Occorre innanzi tutto chiarire che il successo della serie è legato essenzialmente alla bravura dei due interpreti, Fabrizio Biggio e Francesco Mandelli. Non è facile calarsi entro tanti personaggi, creare situazioni sempre nuove, pur entro un canovaccio prefissato, usare un linguaggio di volta in volta diverso, anche come dialetto; e tutto in tempi di produzione frenetici (una quarantina di episodi).
L’amarezza del grottesco, verso il “politicamente scorretto”
Ma che tipo di umorismo è quello de I soliti idioti? Anche se il titolo può richiamare I soliti ignoti (1958) di Mario Monicelli, il linguaggio della serie Mtv è molto diverso da quello della commedia all’italiana, nella quale, accanto alla critica sociale, compariva l’umanità dei personaggi e, spesso, un intento di denuncia nella speranza del cambiamento. Ne I soliti idioti degli anni Duemila, invece, manca qualunque fiducia, qualsiasi luce.

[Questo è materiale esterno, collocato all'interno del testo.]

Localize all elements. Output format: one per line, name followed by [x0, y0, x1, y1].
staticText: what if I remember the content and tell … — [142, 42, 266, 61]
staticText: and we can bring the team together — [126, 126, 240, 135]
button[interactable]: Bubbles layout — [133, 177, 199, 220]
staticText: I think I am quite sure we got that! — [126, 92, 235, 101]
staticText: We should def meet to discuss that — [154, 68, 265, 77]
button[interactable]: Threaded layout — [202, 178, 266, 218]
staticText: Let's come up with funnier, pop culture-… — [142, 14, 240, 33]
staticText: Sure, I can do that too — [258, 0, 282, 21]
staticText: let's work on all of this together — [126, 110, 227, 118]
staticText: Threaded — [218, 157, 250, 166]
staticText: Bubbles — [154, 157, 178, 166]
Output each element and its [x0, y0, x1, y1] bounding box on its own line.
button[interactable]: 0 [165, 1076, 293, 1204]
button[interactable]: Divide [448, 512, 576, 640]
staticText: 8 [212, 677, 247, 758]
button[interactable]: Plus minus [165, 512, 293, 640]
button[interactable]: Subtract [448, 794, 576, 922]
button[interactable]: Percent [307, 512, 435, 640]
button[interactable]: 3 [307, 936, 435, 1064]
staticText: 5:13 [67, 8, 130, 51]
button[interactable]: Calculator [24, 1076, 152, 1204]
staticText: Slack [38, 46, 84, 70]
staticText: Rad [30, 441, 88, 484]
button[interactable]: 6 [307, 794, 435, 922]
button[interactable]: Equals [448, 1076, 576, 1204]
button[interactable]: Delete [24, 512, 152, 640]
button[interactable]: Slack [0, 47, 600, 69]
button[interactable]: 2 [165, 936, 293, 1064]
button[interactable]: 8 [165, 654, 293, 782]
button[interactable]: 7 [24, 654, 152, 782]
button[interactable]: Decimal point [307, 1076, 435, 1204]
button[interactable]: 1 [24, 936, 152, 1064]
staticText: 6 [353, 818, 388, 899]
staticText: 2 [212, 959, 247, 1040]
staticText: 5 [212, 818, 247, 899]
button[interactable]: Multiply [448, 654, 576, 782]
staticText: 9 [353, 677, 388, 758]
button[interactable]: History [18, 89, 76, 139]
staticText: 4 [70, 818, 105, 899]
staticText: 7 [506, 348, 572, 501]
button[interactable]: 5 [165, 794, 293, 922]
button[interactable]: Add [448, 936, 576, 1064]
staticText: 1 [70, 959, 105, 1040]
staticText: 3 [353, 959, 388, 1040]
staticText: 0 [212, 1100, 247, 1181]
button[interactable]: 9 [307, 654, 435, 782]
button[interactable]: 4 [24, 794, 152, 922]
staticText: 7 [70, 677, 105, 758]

Non è comicità pura, leggera, divertente; si ride con un solo lato della bocca. Piuttosto, si tratta di grottesco, di una visione carica, eccessiva, di una deformazione espressionistica della realtà, del suo dolore, e della mostruosità quotidiana.
Certamente un merito è quello di essere stati capaci di uscire dal politically correct, toccando tasti prima quasi inesplorati, come il mondo “gay chic”, l’infanzia, tutt’altro che pura, il clero, ecc. Biggio e Mandelli non guardano in faccia a nessuno, proponendo un ritratto impietoso dell’Italia del XXI secolo, della caduta civile e culturale che ci angoscia, del decadimento dei costumi che ci sovrasta, della volgarità e spietatezza che ci attanagliano.
E, al contempo, c’è la critica del bigottismo, dell’ipocrisia, della corruzione, dell’arroganza, dell’ignoranza…
La malvagità interna tradotta in bruttezza esterna
I possibili riferimenti che ci viene spontaneo compiere sono quelli al fumetto Dick Tracy dello statunitense Chester Gould, nelle cui strisce – intrise di sadismo e violenza – la malvagità e la corruzione interne dei personaggi sono immediatamente riconoscibili nel loro aspetto esterno, deforme, con esiti, in talune scelte estreme dell’autore, surreali. Oppure nei bellissimi “episodi” di Cinico tv (Rai 3, 1989-1992) dei geniali Daniele Ciprì e Franco Maresco, nei quali il degrado del mondo appare in tutta la propria “fisicità” umana e ambientale e non vi è alcun accenno alla fiducia, neanche illusoria: la realtà si configura come un oscuro grumo nerastro, senza possibilità di riscatti, rinnovamenti o palingenesi.
Anche i personaggi de I soliti idioti sono tutti brutti, sporchi e cattivi, e il pesantissimo make up cui si sottopongono gli attori ne accentua i tratti fisico-morali. Il mafioso Totò Gruppuso, deforme, brutto, volgare, ignorante, antipatico, costituisce forse il peggior servizio offerto ai delinquenti delle varie cosche: il potere criminale, la violenza, i soldi, sono fini a se stessi. È la verità: nonostante le centinaia di milioni a disposizione, i mafiosi non godono di nulla, vivono per decenni da miserabili, nascosti come ratti in case fatiscenti, quando non in baracche o rifugi di fortuna, mentre il loro corpo e il loro volto invecchiano e si abbruttiscono, anzi divengono mostruosi, e non solo in un quadro, come quello di Dorian Gray.
Nessun fascino, nessun padrino uomo d’onore, nessuna bella donna, nessuna “famiglia”: il male è, come si sa dal libro di Hanna Arendt in avanti, semplicemente sgradevole, brutto e banale.